BEGIN Material to process

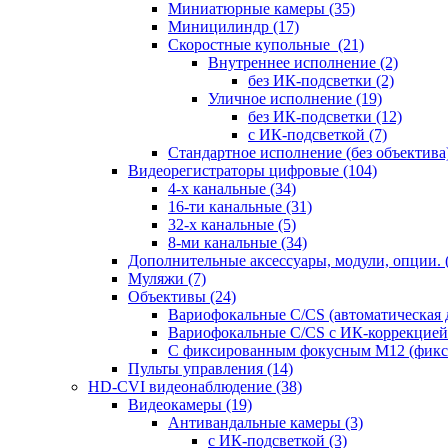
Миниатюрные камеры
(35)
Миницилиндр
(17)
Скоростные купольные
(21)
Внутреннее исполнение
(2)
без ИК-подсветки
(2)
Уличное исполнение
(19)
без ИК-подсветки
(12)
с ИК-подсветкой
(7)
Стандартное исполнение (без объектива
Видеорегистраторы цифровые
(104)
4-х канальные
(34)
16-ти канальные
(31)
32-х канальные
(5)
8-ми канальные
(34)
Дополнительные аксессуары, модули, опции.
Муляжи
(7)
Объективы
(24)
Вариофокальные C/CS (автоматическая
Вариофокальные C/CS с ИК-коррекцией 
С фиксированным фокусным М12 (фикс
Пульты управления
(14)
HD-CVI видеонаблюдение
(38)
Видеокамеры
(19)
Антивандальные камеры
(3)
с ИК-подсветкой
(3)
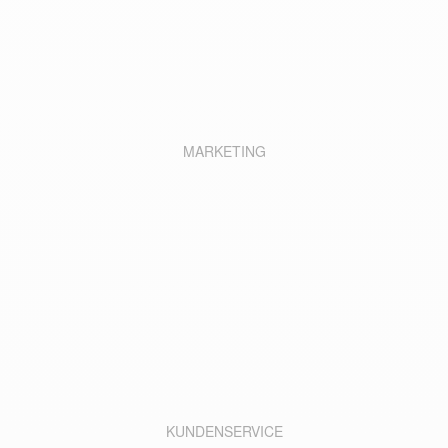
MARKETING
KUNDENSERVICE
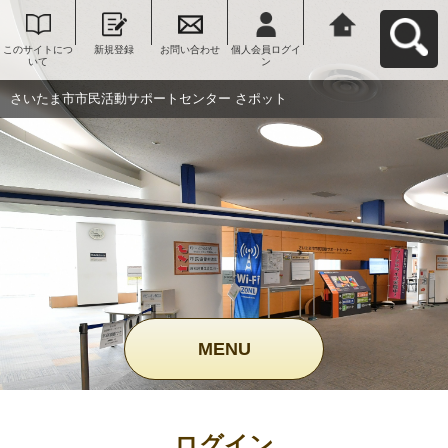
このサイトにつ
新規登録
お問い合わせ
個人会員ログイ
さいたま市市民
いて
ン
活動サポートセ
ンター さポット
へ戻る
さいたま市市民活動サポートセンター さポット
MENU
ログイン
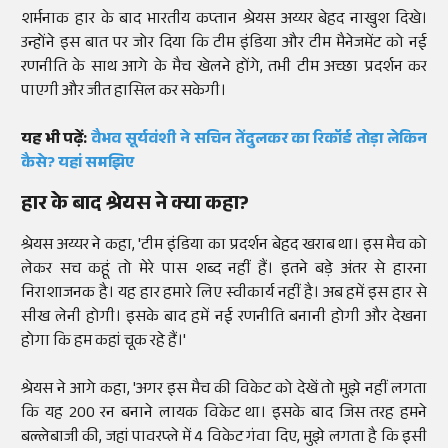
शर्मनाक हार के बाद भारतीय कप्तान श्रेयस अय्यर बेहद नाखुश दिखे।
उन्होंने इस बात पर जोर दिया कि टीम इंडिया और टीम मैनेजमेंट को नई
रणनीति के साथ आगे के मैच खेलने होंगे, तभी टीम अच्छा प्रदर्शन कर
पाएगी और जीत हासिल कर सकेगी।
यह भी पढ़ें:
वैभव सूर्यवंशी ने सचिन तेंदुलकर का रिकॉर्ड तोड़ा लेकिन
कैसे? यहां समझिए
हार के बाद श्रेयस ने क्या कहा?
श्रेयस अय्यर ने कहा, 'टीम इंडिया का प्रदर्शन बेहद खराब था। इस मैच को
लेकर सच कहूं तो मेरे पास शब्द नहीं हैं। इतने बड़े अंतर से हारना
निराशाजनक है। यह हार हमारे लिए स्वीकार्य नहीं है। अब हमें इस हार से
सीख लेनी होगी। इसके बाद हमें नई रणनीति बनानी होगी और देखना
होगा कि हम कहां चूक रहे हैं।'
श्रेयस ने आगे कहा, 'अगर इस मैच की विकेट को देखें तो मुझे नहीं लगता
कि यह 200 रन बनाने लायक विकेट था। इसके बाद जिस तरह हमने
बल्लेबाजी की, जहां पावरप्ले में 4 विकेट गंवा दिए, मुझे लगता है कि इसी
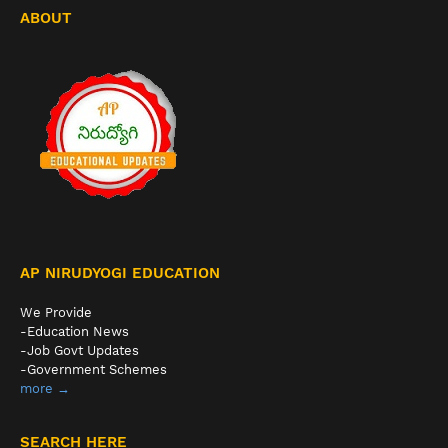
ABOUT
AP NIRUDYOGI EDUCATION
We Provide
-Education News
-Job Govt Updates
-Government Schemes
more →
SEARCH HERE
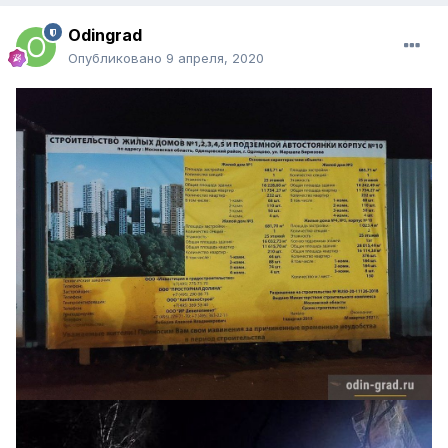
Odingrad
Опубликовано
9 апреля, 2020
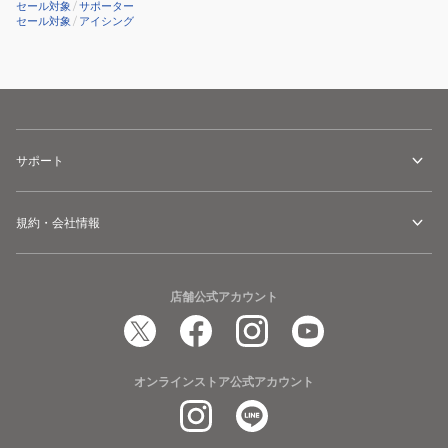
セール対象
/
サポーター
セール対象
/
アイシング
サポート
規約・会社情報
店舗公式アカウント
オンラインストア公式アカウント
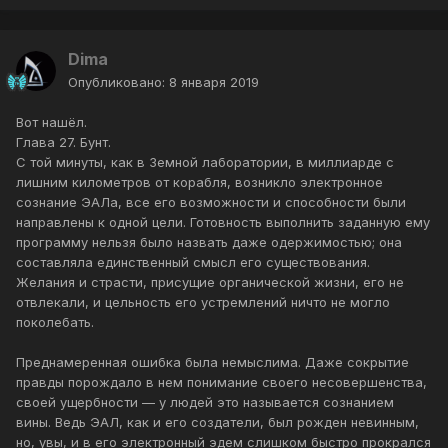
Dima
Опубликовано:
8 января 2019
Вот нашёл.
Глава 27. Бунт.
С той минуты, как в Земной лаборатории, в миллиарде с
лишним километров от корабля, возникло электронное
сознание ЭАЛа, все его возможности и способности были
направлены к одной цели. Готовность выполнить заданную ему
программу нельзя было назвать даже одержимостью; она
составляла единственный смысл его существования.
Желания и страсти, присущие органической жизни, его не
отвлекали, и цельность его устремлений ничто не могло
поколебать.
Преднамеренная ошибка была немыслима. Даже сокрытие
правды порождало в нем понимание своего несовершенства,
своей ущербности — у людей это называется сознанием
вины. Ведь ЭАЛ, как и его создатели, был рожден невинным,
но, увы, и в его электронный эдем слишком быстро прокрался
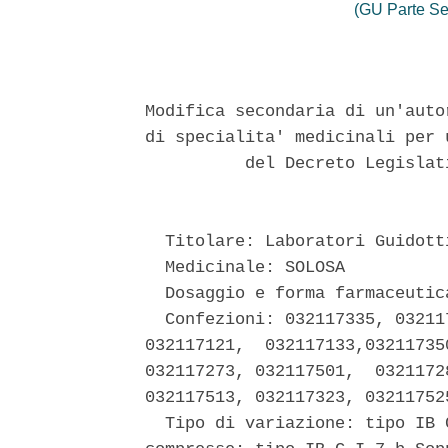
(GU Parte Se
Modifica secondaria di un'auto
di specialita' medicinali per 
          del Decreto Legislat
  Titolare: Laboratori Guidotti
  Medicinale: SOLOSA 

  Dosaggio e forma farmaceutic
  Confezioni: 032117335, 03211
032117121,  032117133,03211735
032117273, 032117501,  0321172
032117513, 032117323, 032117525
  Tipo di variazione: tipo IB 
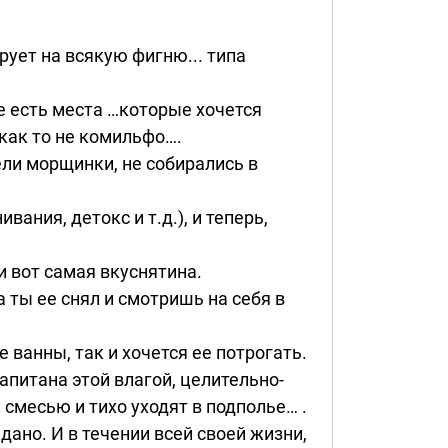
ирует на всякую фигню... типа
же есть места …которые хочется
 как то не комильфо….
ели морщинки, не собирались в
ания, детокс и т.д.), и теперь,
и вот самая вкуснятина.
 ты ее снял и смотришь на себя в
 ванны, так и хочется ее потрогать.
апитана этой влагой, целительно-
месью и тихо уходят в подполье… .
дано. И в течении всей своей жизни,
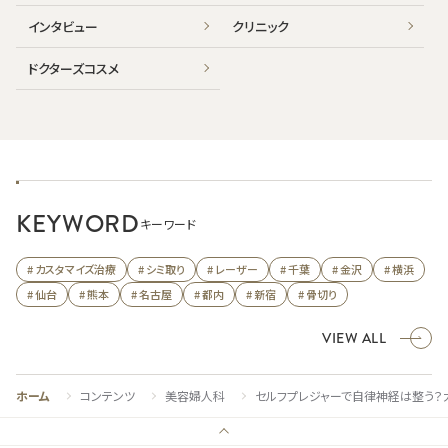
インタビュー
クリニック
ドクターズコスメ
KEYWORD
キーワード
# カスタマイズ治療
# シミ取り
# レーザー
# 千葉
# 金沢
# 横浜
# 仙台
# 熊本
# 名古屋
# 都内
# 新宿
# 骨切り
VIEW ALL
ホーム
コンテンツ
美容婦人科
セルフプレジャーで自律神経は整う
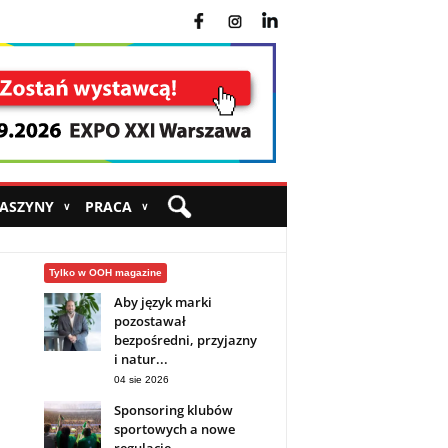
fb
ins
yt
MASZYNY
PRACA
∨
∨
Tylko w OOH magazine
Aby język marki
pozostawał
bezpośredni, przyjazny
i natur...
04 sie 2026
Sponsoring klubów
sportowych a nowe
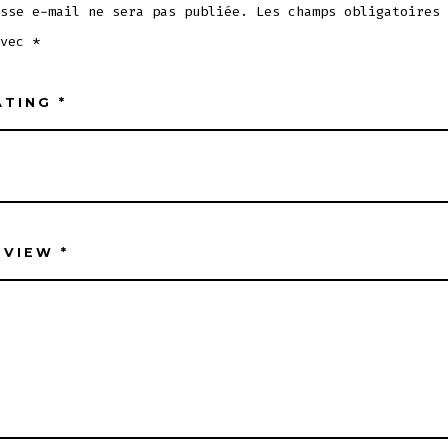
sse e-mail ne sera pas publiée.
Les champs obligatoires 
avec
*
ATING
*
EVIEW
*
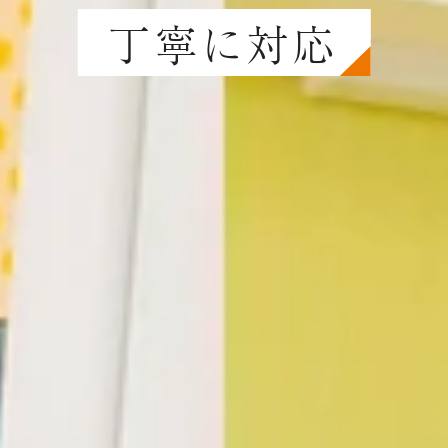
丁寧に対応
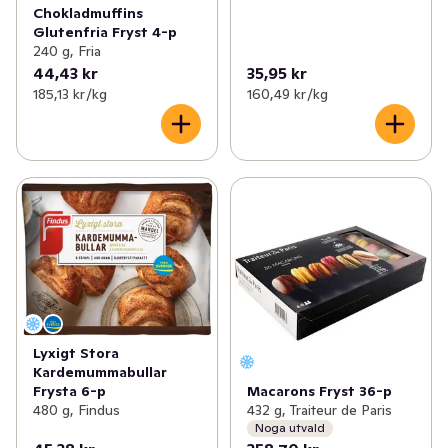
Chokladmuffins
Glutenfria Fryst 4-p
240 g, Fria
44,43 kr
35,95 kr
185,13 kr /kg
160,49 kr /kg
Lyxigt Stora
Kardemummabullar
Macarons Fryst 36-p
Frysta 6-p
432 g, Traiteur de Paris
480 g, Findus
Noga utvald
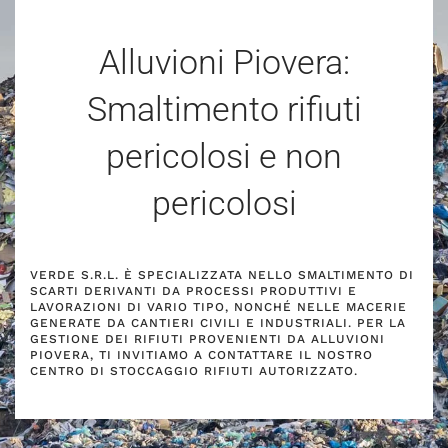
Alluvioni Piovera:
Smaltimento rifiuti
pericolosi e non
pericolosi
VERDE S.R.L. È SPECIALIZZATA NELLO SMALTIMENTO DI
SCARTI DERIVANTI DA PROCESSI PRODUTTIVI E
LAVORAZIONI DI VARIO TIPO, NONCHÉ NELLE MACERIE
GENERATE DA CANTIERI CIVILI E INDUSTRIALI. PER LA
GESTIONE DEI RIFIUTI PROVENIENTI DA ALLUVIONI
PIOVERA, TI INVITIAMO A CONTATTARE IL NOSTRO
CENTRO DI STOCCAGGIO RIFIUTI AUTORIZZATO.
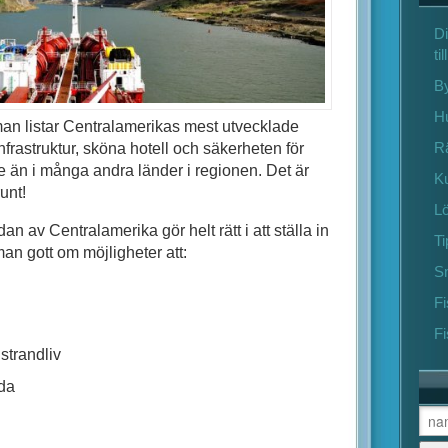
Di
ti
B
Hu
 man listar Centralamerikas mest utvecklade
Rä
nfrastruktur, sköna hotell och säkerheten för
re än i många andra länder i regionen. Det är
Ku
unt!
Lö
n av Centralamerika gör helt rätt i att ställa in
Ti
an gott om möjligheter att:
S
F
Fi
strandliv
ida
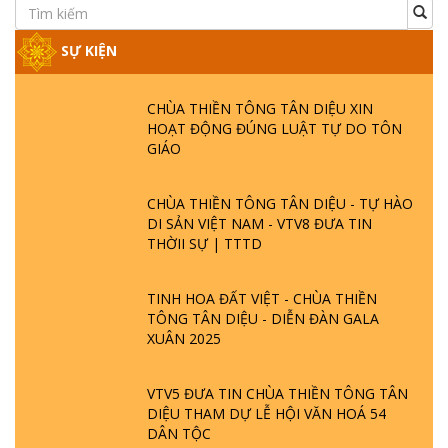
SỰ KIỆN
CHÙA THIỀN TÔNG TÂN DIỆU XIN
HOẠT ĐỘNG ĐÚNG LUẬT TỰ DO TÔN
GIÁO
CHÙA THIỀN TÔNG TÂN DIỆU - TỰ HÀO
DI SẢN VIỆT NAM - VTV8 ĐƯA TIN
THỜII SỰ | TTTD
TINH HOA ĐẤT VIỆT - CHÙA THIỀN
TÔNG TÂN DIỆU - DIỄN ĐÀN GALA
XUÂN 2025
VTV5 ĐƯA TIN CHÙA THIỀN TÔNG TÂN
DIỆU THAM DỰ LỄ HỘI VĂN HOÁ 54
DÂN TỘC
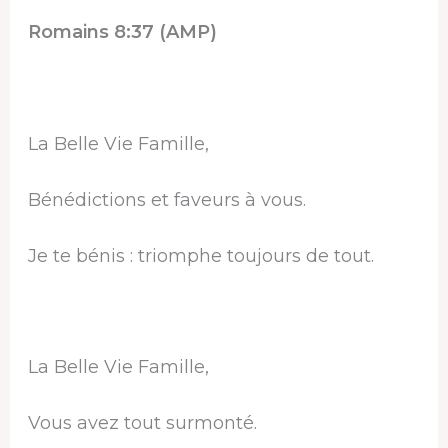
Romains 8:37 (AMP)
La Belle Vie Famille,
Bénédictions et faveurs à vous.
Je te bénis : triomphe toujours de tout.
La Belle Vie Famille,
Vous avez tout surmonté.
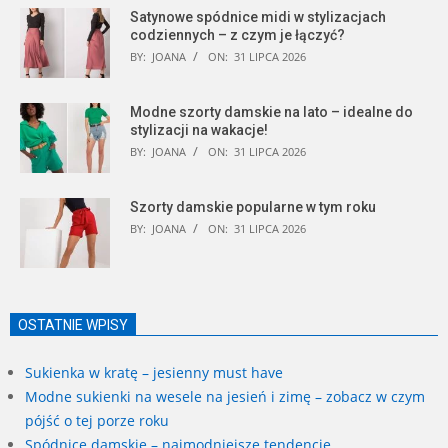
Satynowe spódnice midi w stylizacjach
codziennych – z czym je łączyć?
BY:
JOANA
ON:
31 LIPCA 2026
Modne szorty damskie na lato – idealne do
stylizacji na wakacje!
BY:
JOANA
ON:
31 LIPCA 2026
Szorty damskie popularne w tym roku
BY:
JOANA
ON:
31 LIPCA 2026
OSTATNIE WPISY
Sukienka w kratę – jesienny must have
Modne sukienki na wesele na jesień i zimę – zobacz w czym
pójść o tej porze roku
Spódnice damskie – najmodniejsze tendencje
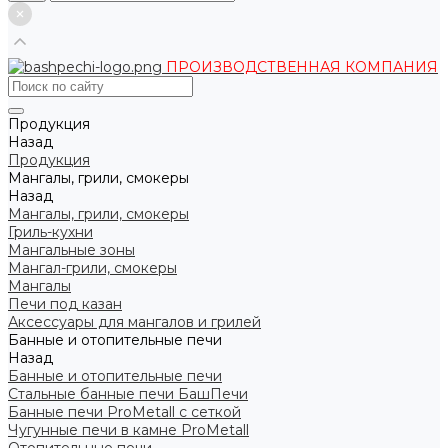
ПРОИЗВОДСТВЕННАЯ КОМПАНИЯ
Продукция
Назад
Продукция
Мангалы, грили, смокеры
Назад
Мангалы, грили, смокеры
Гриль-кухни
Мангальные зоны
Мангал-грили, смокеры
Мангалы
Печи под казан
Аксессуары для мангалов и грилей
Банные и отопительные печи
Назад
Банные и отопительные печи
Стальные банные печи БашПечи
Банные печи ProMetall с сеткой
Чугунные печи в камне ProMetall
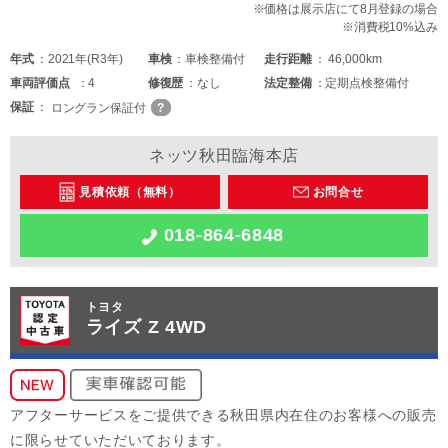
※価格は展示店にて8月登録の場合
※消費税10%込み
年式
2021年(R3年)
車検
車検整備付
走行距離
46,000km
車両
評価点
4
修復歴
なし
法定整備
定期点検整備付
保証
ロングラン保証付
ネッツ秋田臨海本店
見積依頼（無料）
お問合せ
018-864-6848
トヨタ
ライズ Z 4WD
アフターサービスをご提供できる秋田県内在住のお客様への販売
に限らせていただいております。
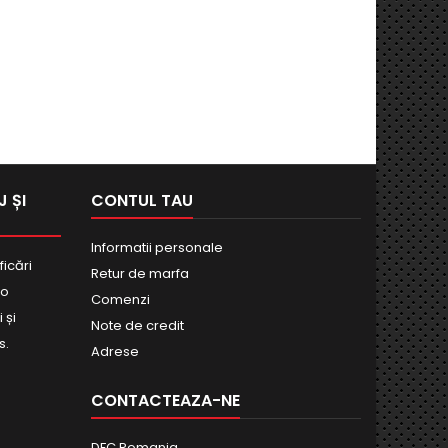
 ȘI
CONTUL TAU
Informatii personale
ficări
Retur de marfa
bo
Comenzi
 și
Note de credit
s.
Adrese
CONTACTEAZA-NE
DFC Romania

END Material to process

The lines wanted run from the first one in the material above through the line containing "Глава 27. Бунт."; give them again exactly, leaving out the pictures.

Миниатюрные камеры
(35)
Миницилиндр
(17)
Скоростные купольные
(21)
Внутреннее исполнение
(2)
без ИК-подсветки
(2)
Уличное исполнение
(19)
без ИК-подсветки
(12)
с ИК-подсветкой
(7)
Стандартное исполнение (без объектива
Видеорегистраторы цифровые
(104)
4-х канальные
(34)
16-ти канальные
(31)
32-х канальные
(5)
8-ми канальные
(34)
Дополнительные аксессуары, модули, опции.
Муляжи
(7)
Объективы
(24)
Вариофокальные C/CS (автоматическая
Вариофокальные C/CS с ИК-коррекцией 
С фиксированным фокусным М12 (фикс
Пульты управления
(14)
HD-CVI видеонаблюдение
(38)
Видеокамеры
(19)
Антивандальные камеры
(3)
с ИК-подсветкой
(3)
MARKETING
KUNDENSERVICE
このサイトにつ
新規登録
お問い合わせ
個人会員ログイ
さいたま市市民
いて
ン
活動サポートセ
ンター さポット
へ戻る
さいたま市市民活動サポートセンター さポット
MENU
ログイン
शर्मनाक हार के बाद भारतीय कप्तान श्रेयस अय्यर बेहद नाखुश दिखे।
उन्होंने इस बात पर जोर दिया कि टीम इंडिया और टीम मैनेजमेंट को नई
रणनीति के साथ आगे के मैच खेलने होंगे, तभी टीम अच्छा प्रदर्शन कर
पाएगी और जीत हासिल कर सकेगी।
यह भी पढ़ें:
वैभव सूर्यवंशी ने सचिन तेंदुलकर का रिकॉर्ड तोड़ा लेकिन
कैसे? यहां समझिए
हार के बाद श्रेयस ने क्या कहा?
श्रेयस अय्यर ने कहा, 'टीम इंडिया का प्रदर्शन बेहद खराब था। इस मैच को
लेकर सच कहूं तो मेरे पास शब्द नहीं हैं। इतने बड़े अंतर से हारना
निराशाजनक है। यह हार हमारे लिए स्वीकार्य नहीं है। अब हमें इस हार से
सीख लेनी होगी। इसके बाद हमें नई रणनीति बनानी होगी और देखना
होगा कि हम कहां चूक रहे हैं।'
श्रेयस ने आगे कहा, 'अगर इस मैच की विकेट को देखें तो मुझे नहीं लगता
कि यह 200 रन बनाने लायक विकेट था। इसके बाद जिस तरह हमने
बल्लेबाजी की, जहां पावरप्ले में 4 विकेट गंवा दिए, मुझे लगता है कि इसी
ABOUT
AP NIRUDYOGI EDUCATION
We Provide
-Education News
-Job Govt Updates
-Government Schemes
more →
SEARCH HERE
Odingrad
Опубликовано
9 апреля, 2020
セール対象
/
サポーター
セール対象
/
アイシング
サポート
規約・会社情報
店舗公式アカウント
オンラインストア公式アカウント
Dima
Опубликовано:
8 января 2019
Вот нашёл.
Глава 27. Бунт.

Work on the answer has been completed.